Posted By Administration, Saturday, April 12, 2008
Updated: Monday, January 13, 2014
DATE: April 12, 2008

Come April, photography blossoms in New York City like buds on the trees. For those who like a little competitive action, Christie's, Phillips de Pury and Sotheby's all hold their big photography auctions. For a more relaxed experience, it's off to the annual AIPAD Photography Show, Apr. 10-13, 2008, at the New York Armory on Park Avenue. Sponsored by the Association of International Photography Art Dealers, the show, now in its 28th edition, presents more than 75 dealers from the U.S., Canada, Europe and Japan.

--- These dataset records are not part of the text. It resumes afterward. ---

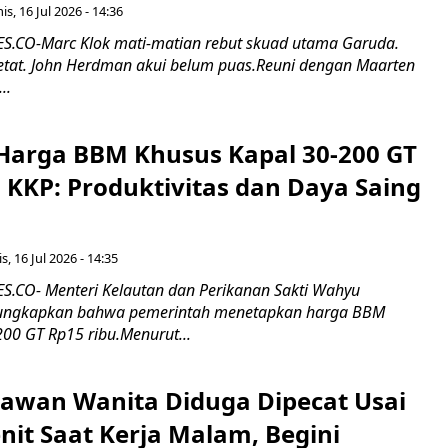
s, 16 Jul 2026 - 14:36
.CO-Marc Klok mati-matian rebut skuad utama Garuda.
 ketat. John Herdman akui belum puas.Reuni dengan Maarten
..
Harga BBM Khusus Kapal 30-200 GT
 KKP: Produktivitas dan Daya Saing
s, 16 Jul 2026 - 14:35
.CO- Menteri Kelautan dan Perikanan Sakti Wahyu
ungkapkan bahwa pemerintah menetapkan harga BBM
00 GT Rp15 ribu.Menurut...
ryawan Wanita Diduga Dipecat Usai
nit Saat Kerja Malam, Begini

©Patrick McMullan Photo - JOE SCHILDHORN/
Last year, the fair seemed to feature a lot of glamour photography by everyone from Norman Parkinson to Steven Klein. This time around, the show seems split between newly unearthed vintage material and new work by contemporary photographers.

One highlight that falls into neither of these categories is the display of photos by the legendary Museum of Modern Art curator John Szarkowski at the booth of Pace/MacGill, opposite to the entrance to the fair. When Szarkowski was made director of MoMA's photo department in 1962, not a single art gallery in New York was devoted to photography (Witkin Gallery opened in 1969, and Light Gallery in 1971). Among his own artfully composed black-and-white prints are several that predate his MoMA job, including a complex and alluring Chicago street-scene from 1954 showing terra-cotta detailing on the Garrick Theater cheek-by-jowl with the "Ham 'n' Egger" diner (a new print is $5,500).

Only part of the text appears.